The result is white supremacy in action. The selection for the 16 counties receiving food stamp exemptions could not have been more, erm, "arbitrary". Need-based? No. The only distinguishing factor seems to be the demographic composition of those counties.
"I've never seen the math that illustrates how they came up with these 16 to begin with," says McGarvey, one of the authors of the civil complaint. "When we looked at the data, what we saw was that if they were just cutting it off at the 16 highest unemployment counties, purely using a mathematical formula, those would not have been the 16."

"I've never seen the math that illustrates how they came up with these 16 to begin with."
"It was not a mathematical selection," says Patton.

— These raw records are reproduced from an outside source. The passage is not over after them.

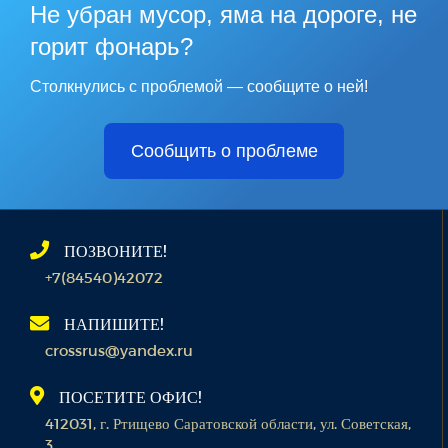
Не убран мусор, яма на дороге, не
горит фонарь?
Столкнулись с проблемой — сообщите о ней!
Сообщить о проблеме
ПОЗВОНИТЕ!
+7(84540)42072
НАПИШИТЕ!
crossrus@yandex.ru
ПОСЕТИТЕ ОФИС!
412031, г. Ртищево Саратовской области, ул. Советская,
3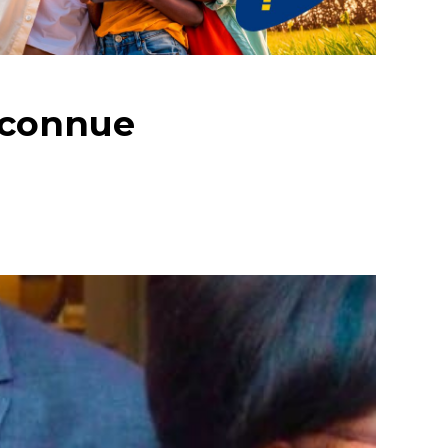
 connue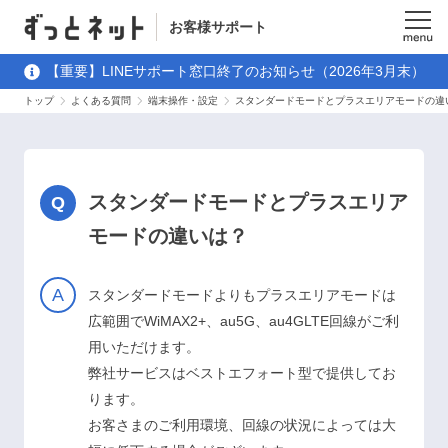
お客様サポート
メニュ
【重要】LINEサポート窓口終了のお知らせ（2026年3月末）
ー
トップ
よくある質問
端末操作・設定
スタンダードモードとプラスエリアモードの違
スタンダードモードとプラスエリア
モードの違いは？
スタンダードモードよりもプラスエリアモードは
広範囲でWiMAX2+、au5G、au4GLTE回線がご利
用いただけます。
弊社サービスはベストエフォート型で提供してお
ります。
お客さまのご利用環境、回線の状況によっては大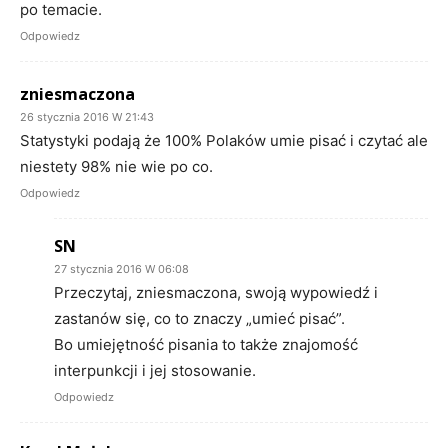
po temacie.
Odpowiedz
zniesmaczona
26 stycznia 2016 W 21:43
Statystyki podają że 100% Polaków umie pisać i czytać ale
niestety 98% nie wie po co.
Odpowiedz
SN
27 stycznia 2016 W 06:08
Przeczytaj, zniesmaczona, swoją wypowiedź i
zastanów się, co to znaczy „umieć pisać”.
Bo umiejętność pisania to także znajomość
interpunkcji i jej stosowanie.
Odpowiedz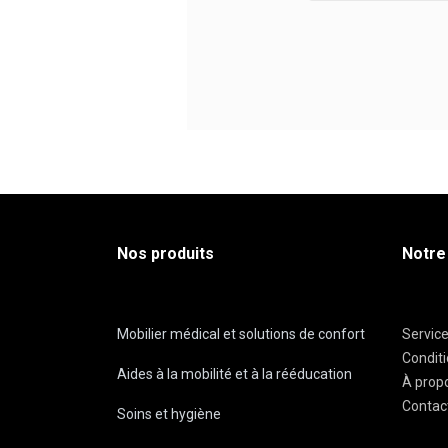
Nos produits
Notre
Mobilier médical et solutions de confort
Servic
Condit
Aides à la mobilité et à la rééducation
À prop
Contac
Soins et hygiène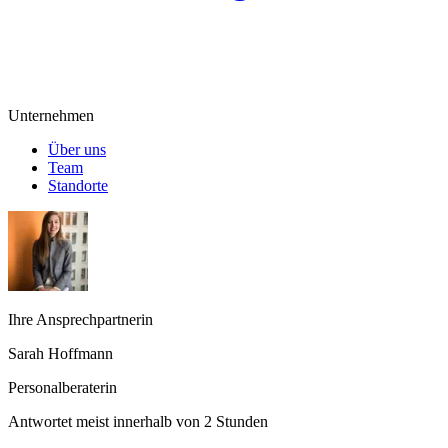
Unternehmen
Über uns
Team
Standorte
Ihre Ansprechpartnerin
Sarah Hoffmann
Personalberaterin
Antwortet meist innerhalb von 2 Stunden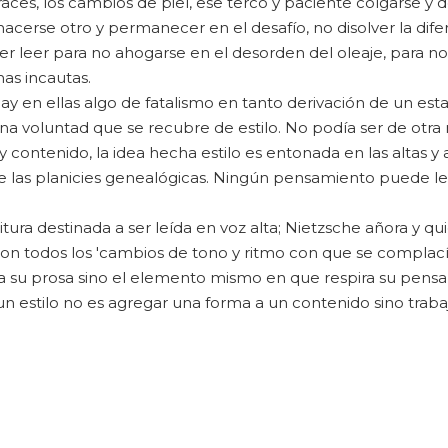
fraces, los cambios de piel, ese terco y paciente colgarse y d
cerse otro y permanecer en el desafío, no disolver la difer
r leer para no ahogarse en el desorden del oleaje, para no
mas incautas.
hay en ellas algo de fatalismo en tanto derivación de un es
na voluntad que se recubre de estilo. No podía ser de otra
 contenido, la idea hecha estilo es entonada en las altas y 
e las planicies genealógicas. Ningún pensamiento puede lev
itura destinada a ser leída en voz alta; Nietzsche añora y qu
 con todos los 'cambios de tono y ritmo con que se complac
su prosa sino el elemento mismo en que respira su pensami
 estilo no es agregar una forma a un contenido sino trabaja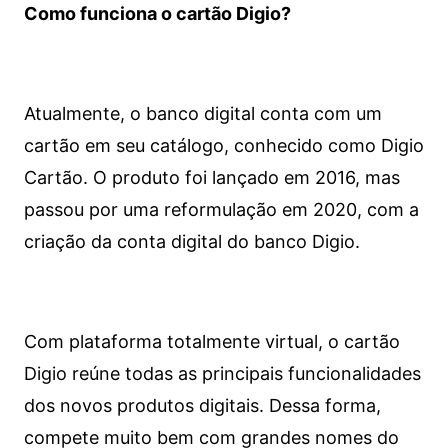
Como funciona o cartão Digio?
Atualmente, o banco digital conta com um
cartão em seu catálogo, conhecido como Digio
Cartão. O produto foi lançado em 2016, mas
passou por uma reformulação em 2020, com a
criação da conta digital do banco Digio.
Com plataforma totalmente virtual, o cartão
Digio reúne todas as principais funcionalidades
dos novos produtos digitais. Dessa forma,
compete muito bem com grandes nomes do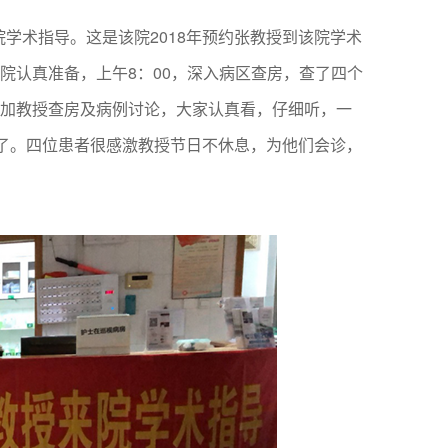
学术指导。这是该院2018年预约张教授到该院学术
院认真准备，上午8：00，深入病区查房，查了四个
加教授查房及病例讨论，大家认真看，仔细听，一
大了。四位患者很感激教授节日不休息，为他们会诊，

The racial disparity in food stamp distribution is now so extreme that it strains credibility to put it down to anything but political retribution against non-white communities who have no supported the GOP in recent elections. If you can't beat, starve 'em!
Across the 16 counties the state had selected for waivers, about 94 percent of food stamp recipients were white. Overall in Ohio in December 2013—immediately before the new policy's effects began to surface—food stamp recipients were 65 percent white.
The article details how food pantries are now swelling, pandhandling increasing, and dumpster diving rampant, putting the lie to a cosmetic 5% state unemployment rate that the Governor is pinning his Presidential campaign hopes to. This is Kasich's Ohio, now the state with the greatest incidence of food insecurity in the Midwest.